» YOUR GOAL:
In the entries below, find every line with "para" and copy it.

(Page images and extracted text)
[Start of Attachment]
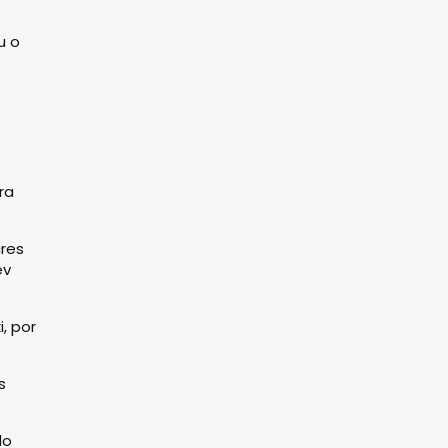
u o
ra
res
ev
, por
s
do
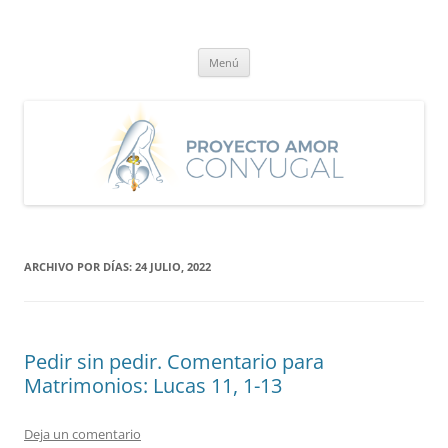
Saltar
al
Proyecto Amor Conyugal
contenido
Un proyecto misionero de María para el Matrimonio y la Familia.
Menú
ARCHIVO POR DÍAS:
24 JULIO, 2022
Pedir sin pedir. Comentario para
Matrimonios: Lucas 11, 1-13
Deja un comentario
[End of Attachment]
» ANSWER TO THE PROBLEM:
Un proyecto misionero de María para el Matrimonio y la Familia.
Pedir sin pedir. Comentario para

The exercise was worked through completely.